Пошатываясь, теряя и нашаривая шлепанцы, Будыкин подошел к шкафчику, вытащил новую банку с огурцами. Тетя Маша, прошу, не серчайте. Вы кормили меня кашкой да тертой картохой, поили горячим молоком и содой, в иночасье и самогончиком: лечили. Теперь сам лечу себя — солеными огурцами. В глазах от слабости потемнело. Он присел, с яростью захлопал ресницами, показалось: бредет на ощупь по бетонному черному, скользкому тоннелю, в конце брезжит свет. Выбраться бы туда, на свет, чтоб ушла из глаз темнота. Он потер глаза, и пелена спала. Но это не обрадовало, пуще обозлило. Для чего ему свет, что он хорошего увидит? Ему стало жалко себя, и он заплакал. Обильные, горькие, детски-безутешные слезы катились по впалым щекам в угрях, застревали в щетине, капали на стол весенней капелью. В его жизни никогда не будет весны, она кончится, жизнь, нынешней осенью. Он страшится одиночества, страшится людей. Лишь тетя Маша нужна ему, но ее нету.

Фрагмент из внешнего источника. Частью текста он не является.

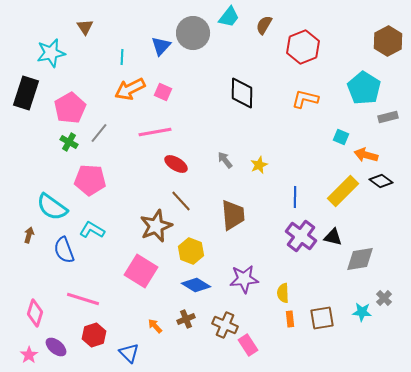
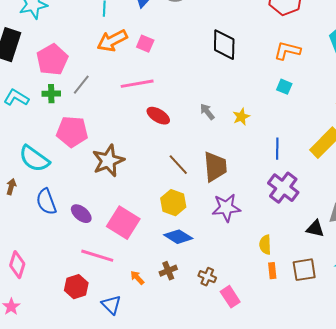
cyan square: (341, 137) -> (284, 87), moved
green cross: (69, 142) -> (51, 94), turned -30
brown line: (181, 201) -> (178, 165), moved
brown star: (156, 226) -> (108, 161), moved
cyan L-shape: (92, 230) -> (16, 98), moved
black triangle: (333, 237) -> (315, 229), moved
purple star: (244, 279) -> (226, 208), moved
pink line: (83, 299) -> (97, 256), moved
brown cross: (225, 325) -> (207, 277), size x0.7
purple ellipse: (56, 347) -> (81, 214), moved

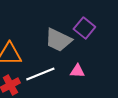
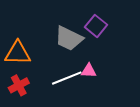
white line: (40, 74) -> (67, 78), moved

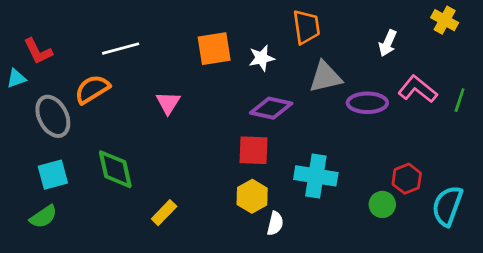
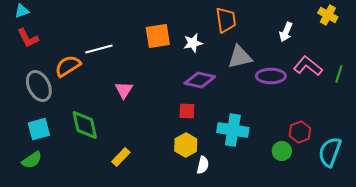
white line: (121, 49) -> (99, 49), moved
cyan triangle: (16, 78) -> (22, 11), moved
pink triangle: (168, 103) -> (124, 90), moved
red square: (253, 150) -> (187, 111), size x0.7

Без нее страх стал непереносим. Да, он не вынесет этого. Не желает выносить. Есть выход из западни. Выдернуть ремень из брюк, скрутить петлю, дойти до сеней, где был вбит крюк, просунуть голову в петлю, затянуть на шее, подогнуть колени.

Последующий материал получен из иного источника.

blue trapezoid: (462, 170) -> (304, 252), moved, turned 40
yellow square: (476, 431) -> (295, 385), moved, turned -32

Ничего не сделав этого, Будыкин ощутил: словно бритвой полоснули по кадыкастому горлу, затем стали полосовать по сердцу, голове, спине, животу, и от этого высекались красные лучи: он бредет по черному тоннелю, а лучи эти от ручных фонариков. Они слепят, полосуют, секут, заставляют ужаснуться: что он натворил, он же хочет назад, в жизнь. Нет, он ничего еще не натворил. Не-ет, в петлю не лезь. Он должен и будет жить. Чуток окрепнет — рванет в отряд. Скворцов и Емельянов ему поверят. Да и Лобода обязан же понять: не по злому умыслу тут вольготничал. Передохнул! Но как же неохота уходить из-под крыши, от теплой постели и вкусного харча. Уходить опять под пули, в бесприютность, в сырость и холод, в голодуху. Неохота, а надо. Потому как военный он человек, Поля Будыкин.
Шум во дворе он услышал не сразу. А услышавши, сразу бросился к окну. И отшатнулся, будто отброшенный шквальным порывом: немцы, с ними Мария Николаевна, хозяйка. Привела? Не может быть! Ее привели? Что же будет? Он не довел эту мысль до конца: самый рослый из немцев с размаху ударил женщину прикладом автомата по затылку, и она рухнула ему под ноги. Сбросив с себя оцепенение, Будыкин подбежал к своему оружию, схватил, изготовился к стрельбе по двери. Кто войдет в хату — получит свинец. Но чужая очередь протарахтела сквозь окно, и в звоне разбитого стекла Будыкин услышал, как пули, чмокая, вошли в его тело. Он выронил оружие, начал заваливаться и упал, опрокинув стол. И очутился в черном тоннеле, где его тело принялись полосовать, как бритвой, слепящие красные лучи фонариков.
— Пустите меня! — крикнул он исступленно тем, кто был в черном тоннеле с карманными фонариками, и красные лучи погасли.